Create and modify world data
"Create a new location called the Iron Citadel in the Northern Wastes." Claude calls the create tool and the proposed entity lands in your review queue. You see a preview of the new entity and can accept, edit, or reject it before it touches your canon.
The Review Queue
Every write operation from the MCP server creates a pending change instead of modifying your world directly. You review these changes from a dedicated staging area in the web UI. Updates show a side-by-side diff. Creates show a full preview. Deletes show what will be removed and what references it.

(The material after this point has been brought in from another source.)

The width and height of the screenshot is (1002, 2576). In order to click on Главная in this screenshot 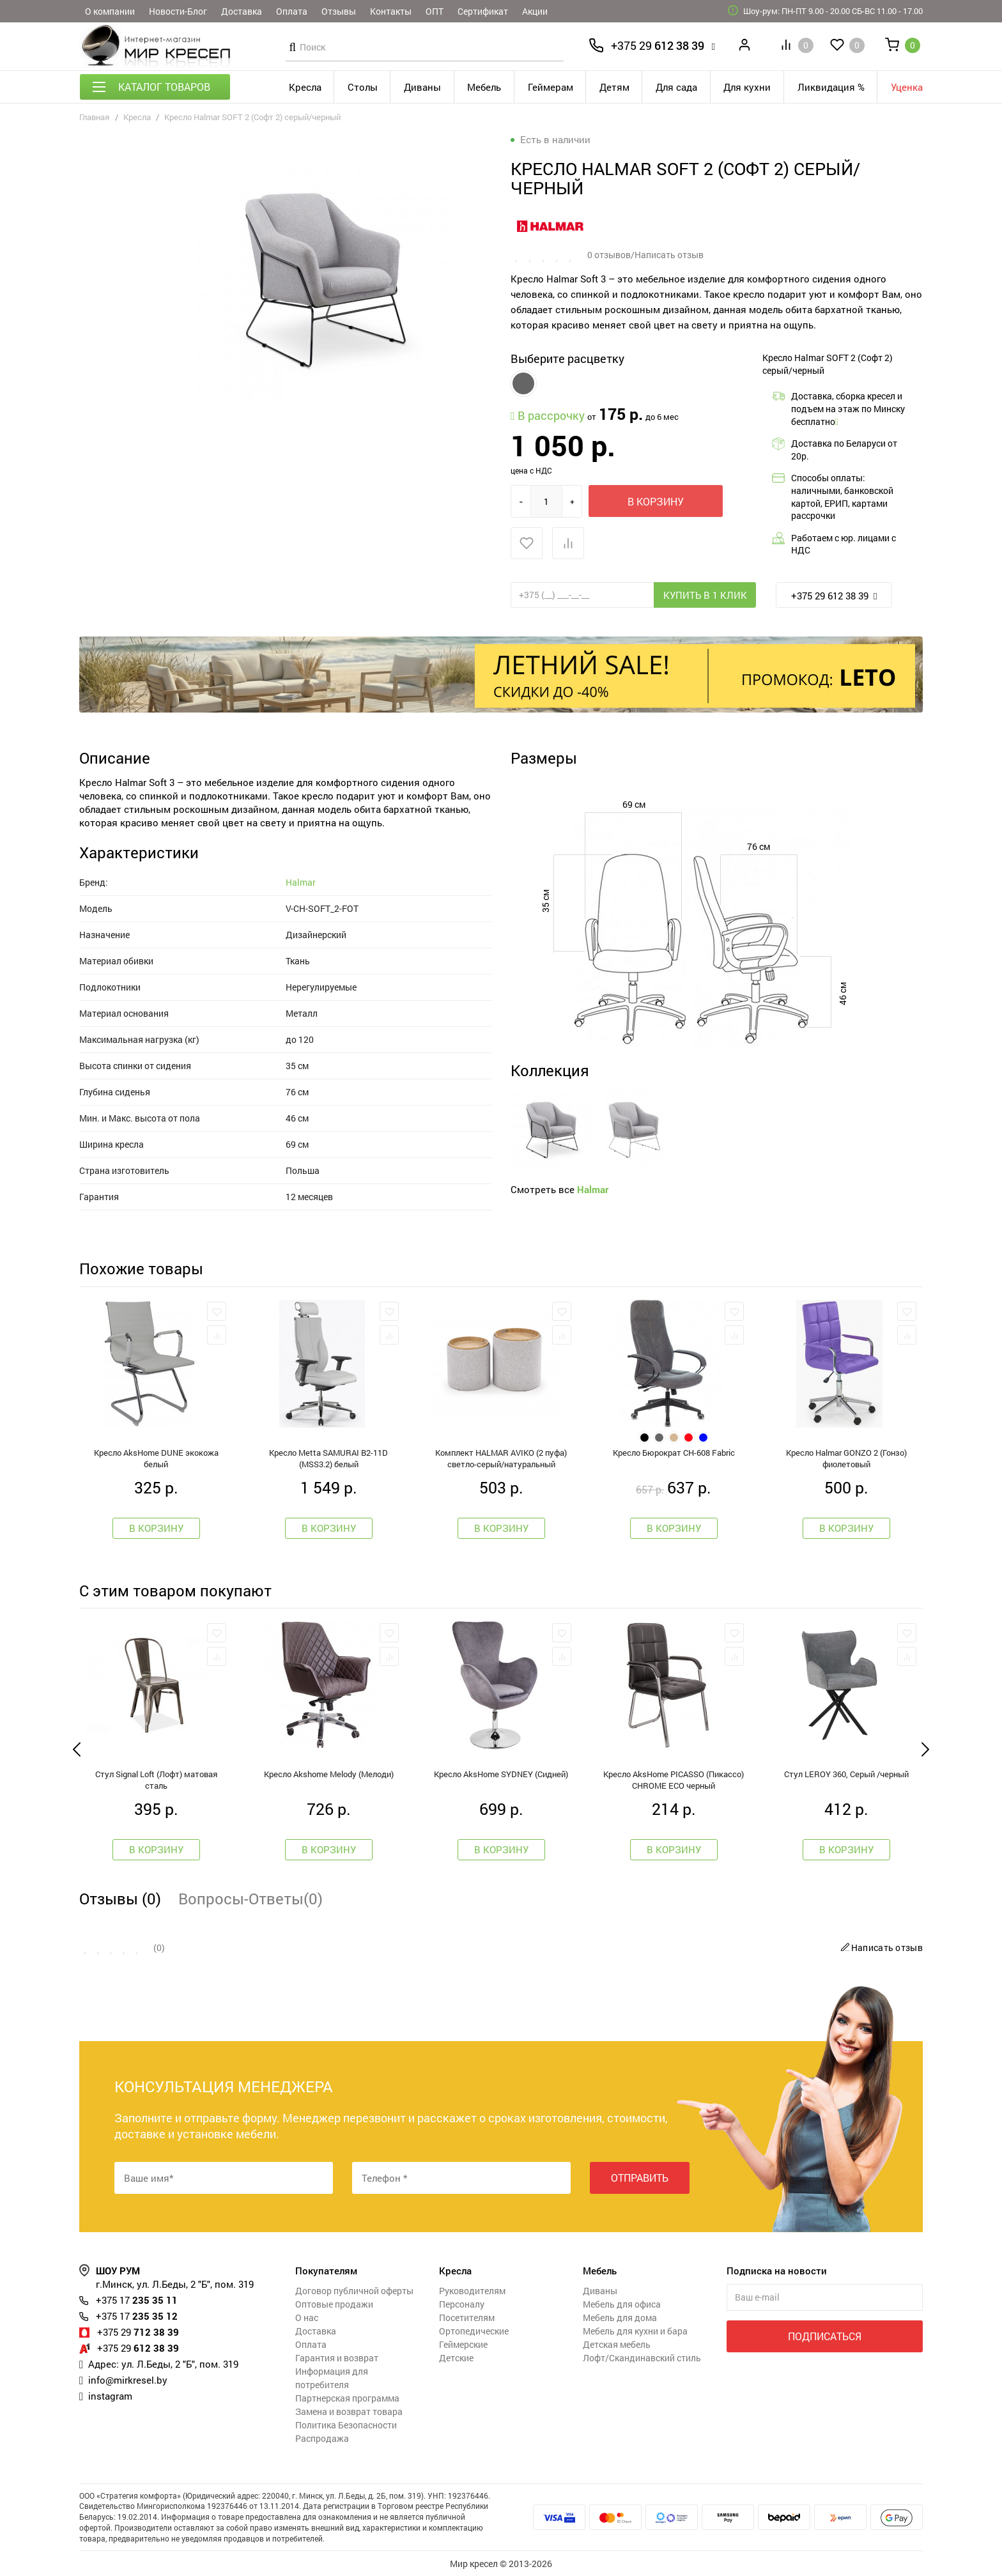, I will do `click(94, 117)`.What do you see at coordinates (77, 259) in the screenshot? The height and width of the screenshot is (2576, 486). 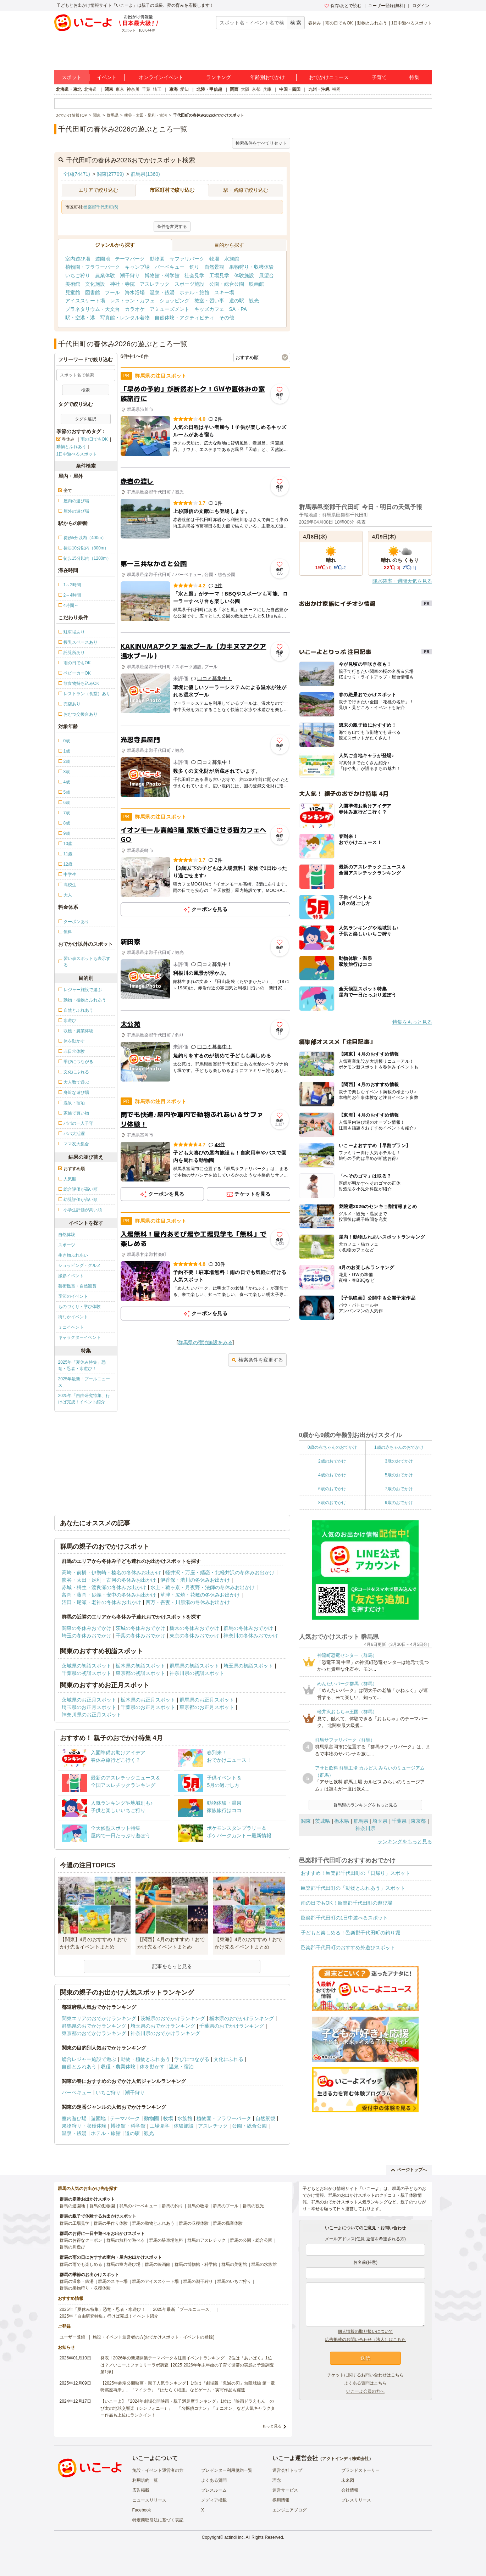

Changes from a single AI session are grouped together, so you can review them in context and batch-accept if you trust the output.
How to set it up
Generate an API key from your project settings, then add the MCP server to your Claude Desktop config:
{
"mcpServers": {
"loreum": {
"command": "node",
"args": ["path/to/loreum/apps/mcp/dist/index.js"],
"env": {
"MCP_API_BASE_URL": "https://api.loreum.app/v1",
"MCP_API_TOKEN": "your-api-key"
}
}
}
}Read tools (11)
Query your world data: search across all content, get individual entities with their relationships and lore, browse the storyboard, read the timeline, pull the style guide, and list lore articles. These work with both read-only and read-write API keys.
Write tools (16)
Create, update, and delete entities, relationships, lore articles, timeline events, scenes, plot points, and the style guide. All writes go through the review queue. Requires a read-write API key.
Why this matters
Most AI writing tools work in isolation. They generate text without context. With MCP, the AI has access to your entire world: characters, backstories, faction dynamics, timeline, and your writing style. The generated content is grounded in your world instead of generic.
The review queue means you stay in control. The AI proposes and you decide. No surprises in your canon.
The MCP server is free and open source. You bring your own AI and tokens. No vendor lock-in, no per-query charges from Loreum.